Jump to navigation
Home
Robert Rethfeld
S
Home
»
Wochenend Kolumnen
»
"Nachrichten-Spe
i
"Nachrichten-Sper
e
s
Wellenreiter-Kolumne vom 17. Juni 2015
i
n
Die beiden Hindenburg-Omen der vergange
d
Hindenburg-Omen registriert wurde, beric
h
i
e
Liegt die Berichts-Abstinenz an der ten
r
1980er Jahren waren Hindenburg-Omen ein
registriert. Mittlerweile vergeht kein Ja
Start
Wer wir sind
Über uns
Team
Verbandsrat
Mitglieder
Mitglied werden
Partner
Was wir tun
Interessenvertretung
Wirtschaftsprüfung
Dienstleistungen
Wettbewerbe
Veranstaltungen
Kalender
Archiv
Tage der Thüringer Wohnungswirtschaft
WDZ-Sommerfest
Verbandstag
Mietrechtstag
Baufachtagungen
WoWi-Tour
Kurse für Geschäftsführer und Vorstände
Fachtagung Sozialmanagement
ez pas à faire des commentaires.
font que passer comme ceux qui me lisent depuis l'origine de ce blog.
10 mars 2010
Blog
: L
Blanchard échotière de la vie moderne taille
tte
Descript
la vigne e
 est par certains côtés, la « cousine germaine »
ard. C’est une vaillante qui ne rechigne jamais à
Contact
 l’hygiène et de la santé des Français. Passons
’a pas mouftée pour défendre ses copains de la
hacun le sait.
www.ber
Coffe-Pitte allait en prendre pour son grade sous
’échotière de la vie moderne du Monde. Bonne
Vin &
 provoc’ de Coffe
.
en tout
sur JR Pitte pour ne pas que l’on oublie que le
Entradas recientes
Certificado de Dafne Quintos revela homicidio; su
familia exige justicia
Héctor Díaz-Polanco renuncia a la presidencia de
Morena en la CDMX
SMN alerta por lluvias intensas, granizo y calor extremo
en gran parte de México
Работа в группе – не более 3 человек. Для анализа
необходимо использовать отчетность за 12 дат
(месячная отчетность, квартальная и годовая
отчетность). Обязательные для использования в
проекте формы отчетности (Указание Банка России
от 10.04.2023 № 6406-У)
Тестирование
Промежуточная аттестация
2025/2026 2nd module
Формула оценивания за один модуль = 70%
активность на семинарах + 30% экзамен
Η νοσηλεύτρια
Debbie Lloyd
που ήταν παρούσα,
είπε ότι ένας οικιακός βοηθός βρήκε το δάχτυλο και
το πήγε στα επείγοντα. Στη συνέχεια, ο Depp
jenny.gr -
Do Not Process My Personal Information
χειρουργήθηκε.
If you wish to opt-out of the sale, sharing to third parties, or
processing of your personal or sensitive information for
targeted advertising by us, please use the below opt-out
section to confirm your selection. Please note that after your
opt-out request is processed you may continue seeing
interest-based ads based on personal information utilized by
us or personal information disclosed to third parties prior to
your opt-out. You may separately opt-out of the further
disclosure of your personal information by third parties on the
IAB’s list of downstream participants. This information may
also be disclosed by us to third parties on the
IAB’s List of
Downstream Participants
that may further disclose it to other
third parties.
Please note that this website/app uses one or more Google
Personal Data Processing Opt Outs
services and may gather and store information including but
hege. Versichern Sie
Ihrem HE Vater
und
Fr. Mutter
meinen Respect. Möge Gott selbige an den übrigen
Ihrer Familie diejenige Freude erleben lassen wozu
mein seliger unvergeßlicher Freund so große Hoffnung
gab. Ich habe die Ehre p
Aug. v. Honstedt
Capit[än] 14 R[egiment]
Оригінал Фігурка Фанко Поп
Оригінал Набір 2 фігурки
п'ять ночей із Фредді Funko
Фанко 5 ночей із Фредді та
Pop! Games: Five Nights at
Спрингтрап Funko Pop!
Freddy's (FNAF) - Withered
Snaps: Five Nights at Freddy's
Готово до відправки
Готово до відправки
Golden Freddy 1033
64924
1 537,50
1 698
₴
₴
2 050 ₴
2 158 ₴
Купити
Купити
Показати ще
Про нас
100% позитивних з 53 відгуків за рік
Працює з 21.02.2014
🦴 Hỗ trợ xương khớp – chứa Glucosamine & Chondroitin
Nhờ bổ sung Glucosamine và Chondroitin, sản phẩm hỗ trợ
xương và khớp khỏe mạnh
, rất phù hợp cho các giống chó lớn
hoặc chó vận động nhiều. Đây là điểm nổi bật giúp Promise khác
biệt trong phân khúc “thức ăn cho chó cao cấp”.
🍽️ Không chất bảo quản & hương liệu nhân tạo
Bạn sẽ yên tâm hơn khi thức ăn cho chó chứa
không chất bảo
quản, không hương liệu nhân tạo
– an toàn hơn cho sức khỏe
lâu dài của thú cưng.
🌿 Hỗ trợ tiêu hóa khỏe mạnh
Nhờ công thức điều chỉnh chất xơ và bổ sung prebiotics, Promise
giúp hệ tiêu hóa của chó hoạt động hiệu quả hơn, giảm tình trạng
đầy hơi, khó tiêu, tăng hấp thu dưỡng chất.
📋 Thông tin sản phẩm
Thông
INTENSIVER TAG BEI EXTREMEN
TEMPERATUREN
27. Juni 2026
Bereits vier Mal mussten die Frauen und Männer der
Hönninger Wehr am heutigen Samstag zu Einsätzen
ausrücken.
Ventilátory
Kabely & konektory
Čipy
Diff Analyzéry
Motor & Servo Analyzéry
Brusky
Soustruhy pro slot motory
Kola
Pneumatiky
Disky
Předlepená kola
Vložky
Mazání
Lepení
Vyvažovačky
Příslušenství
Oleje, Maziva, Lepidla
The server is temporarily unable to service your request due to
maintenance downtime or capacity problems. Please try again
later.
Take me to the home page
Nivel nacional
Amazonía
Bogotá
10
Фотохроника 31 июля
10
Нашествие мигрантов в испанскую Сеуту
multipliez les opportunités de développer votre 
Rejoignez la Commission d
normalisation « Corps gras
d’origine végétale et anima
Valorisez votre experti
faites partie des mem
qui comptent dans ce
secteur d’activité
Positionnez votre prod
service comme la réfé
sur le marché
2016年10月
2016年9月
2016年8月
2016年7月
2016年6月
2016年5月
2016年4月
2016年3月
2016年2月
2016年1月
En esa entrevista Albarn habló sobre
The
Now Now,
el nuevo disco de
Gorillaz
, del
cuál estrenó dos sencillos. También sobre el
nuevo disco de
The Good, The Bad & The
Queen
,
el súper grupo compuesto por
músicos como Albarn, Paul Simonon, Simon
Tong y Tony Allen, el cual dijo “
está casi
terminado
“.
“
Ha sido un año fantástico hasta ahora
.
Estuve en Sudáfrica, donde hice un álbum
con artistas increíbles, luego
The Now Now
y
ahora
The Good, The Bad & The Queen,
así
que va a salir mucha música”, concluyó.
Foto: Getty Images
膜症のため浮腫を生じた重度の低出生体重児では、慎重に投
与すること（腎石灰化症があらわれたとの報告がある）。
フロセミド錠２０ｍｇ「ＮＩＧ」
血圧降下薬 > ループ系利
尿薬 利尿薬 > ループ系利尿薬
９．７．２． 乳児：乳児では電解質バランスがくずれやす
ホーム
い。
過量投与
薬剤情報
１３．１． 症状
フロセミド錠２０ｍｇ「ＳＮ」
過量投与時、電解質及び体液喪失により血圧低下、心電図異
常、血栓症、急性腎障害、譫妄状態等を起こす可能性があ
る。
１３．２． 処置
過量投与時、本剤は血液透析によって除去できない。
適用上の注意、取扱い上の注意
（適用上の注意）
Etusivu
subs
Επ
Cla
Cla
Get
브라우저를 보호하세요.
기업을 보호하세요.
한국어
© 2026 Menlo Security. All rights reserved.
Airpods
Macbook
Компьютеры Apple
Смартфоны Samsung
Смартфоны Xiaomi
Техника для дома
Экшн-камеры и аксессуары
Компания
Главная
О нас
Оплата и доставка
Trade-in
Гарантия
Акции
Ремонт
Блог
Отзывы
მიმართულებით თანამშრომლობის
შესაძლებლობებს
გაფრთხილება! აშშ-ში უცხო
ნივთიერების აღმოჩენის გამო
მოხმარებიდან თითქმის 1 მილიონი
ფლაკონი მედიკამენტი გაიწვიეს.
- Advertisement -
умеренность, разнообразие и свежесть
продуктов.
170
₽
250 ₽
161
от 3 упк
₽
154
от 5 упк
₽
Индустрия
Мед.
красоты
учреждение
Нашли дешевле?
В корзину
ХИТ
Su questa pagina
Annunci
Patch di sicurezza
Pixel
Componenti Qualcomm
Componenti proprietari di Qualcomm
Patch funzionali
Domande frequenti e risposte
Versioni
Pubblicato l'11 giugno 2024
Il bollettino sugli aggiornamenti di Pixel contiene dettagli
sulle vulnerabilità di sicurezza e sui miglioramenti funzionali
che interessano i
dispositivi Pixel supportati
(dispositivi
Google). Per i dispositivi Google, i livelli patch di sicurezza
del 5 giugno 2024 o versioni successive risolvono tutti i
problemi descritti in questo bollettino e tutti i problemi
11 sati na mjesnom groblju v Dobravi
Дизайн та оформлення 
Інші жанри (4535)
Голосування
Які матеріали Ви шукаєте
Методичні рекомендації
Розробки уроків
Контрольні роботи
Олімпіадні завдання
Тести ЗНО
-=-=-
About this exercise |
What you give back should be exactly the lines of the data above from the line with "შესაძლებლობებს" through the line with "Componenti Qualcomm", both of those included, and nothing more.

Problem solution |
შესაძლებლობებს
გაფრთხილება! აშშ-ში უცხო
ნივთიერების აღმოჩენის გამო
მოხმარებიდან თითქმის 1 მილიონი
ფლაკონი მედიკამენტი გაიწვიეს.
- Advertisement -
умеренность, разнообразие и свежесть
продуктов.
170
₽
250 ₽
161
от 3 упк
₽
154
от 5 упк
₽
Индустрия
Мед.
красоты
учреждение
Нашли дешевле?
В корзину
ХИТ
Su questa pagina
Annunci
Patch di sicurezza
Pixel
Componenti Qualcomm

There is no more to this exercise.